That movie was made by an English director and a Hungarian-born writer-producer: Michael Powell and Emeric Pressburger, the celebrated cinema partnership revered for a series of groundbreaking and influential British films, of which Black Narcissus has become one of the best-loved. Now, there is a new adaptation, this time a joint BBC-FX production made for the small screen and starring Gemma Arterton and Aisling Franciosi.
The book, Godden’s third, and first bestseller, was praised by critics for its “rare beauty” and its “subtlety and freshness”, yet the story is not commonly described in such terms now. Rather Amanda Coe, the writer of the new three-part television version, says she thinks of it as “The Shining with nuns”.
Godden, who died aged 90 in 1998, was born in England but spent much of her childhood in India where her father managed a steamship company. She was a bestselling author who wrote more than 60 books, several of which were filmed. However her popularity has waned to the point where the most familiar Rumer to some will be the actress daughter of Bruce Willis and Demi Moore, apparently named after the writer.

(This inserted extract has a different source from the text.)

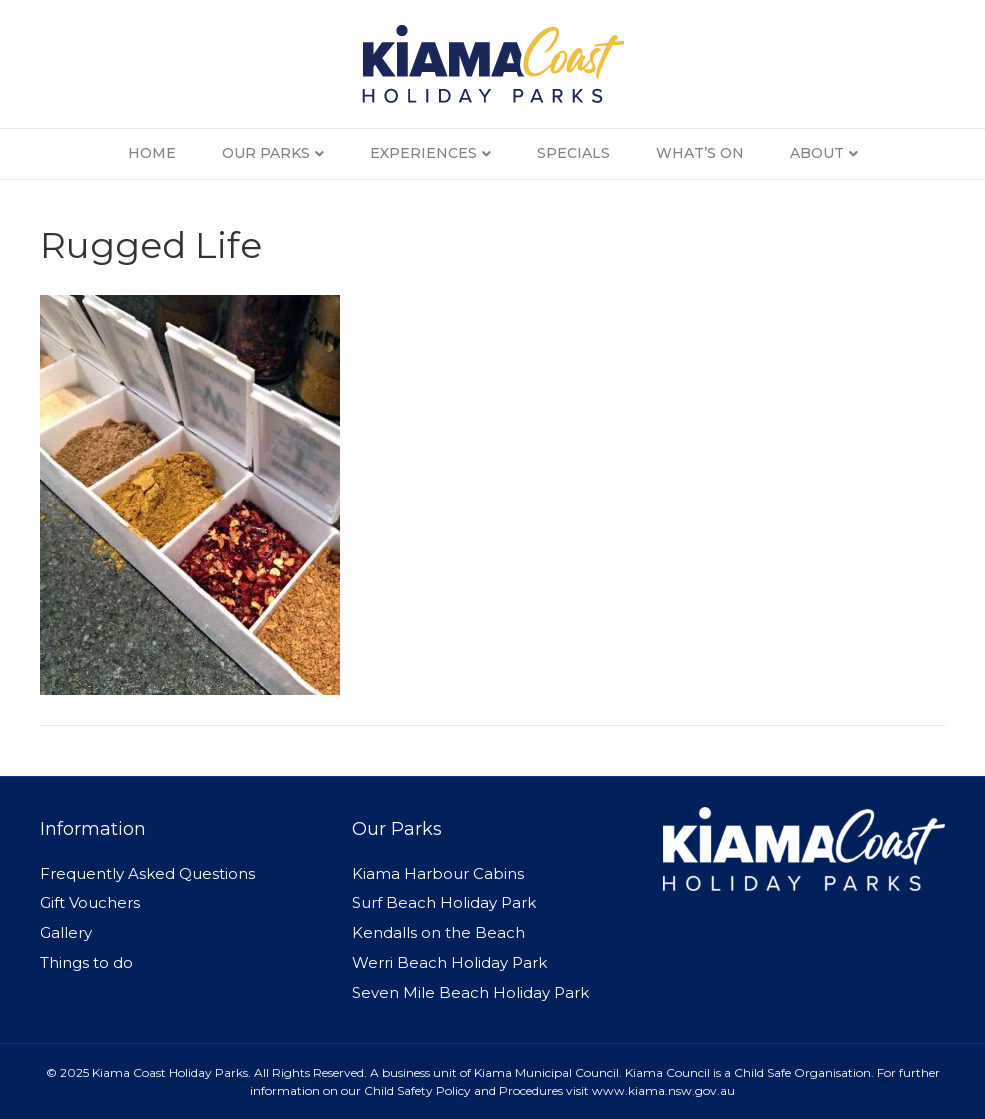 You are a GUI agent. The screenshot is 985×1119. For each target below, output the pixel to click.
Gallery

Black Narcissus is Godden’s best-known work, partly because of the success and enduring popularity of the 1947 film. It tells the story of a small cadre of nuns from an Anglo-Catholic order sent to a remote mountaintop palace 8,000ft (2,400m) up in the Himalayas to establish a school and dispensary for the ‘natives’ – whether the ‘natives’ want one or not. The young, relatively inexperienced and rather self-important Sister Clodagh is placed in charge of this mission. Among the nuns is the highly-strung, difficult Sister Ruth.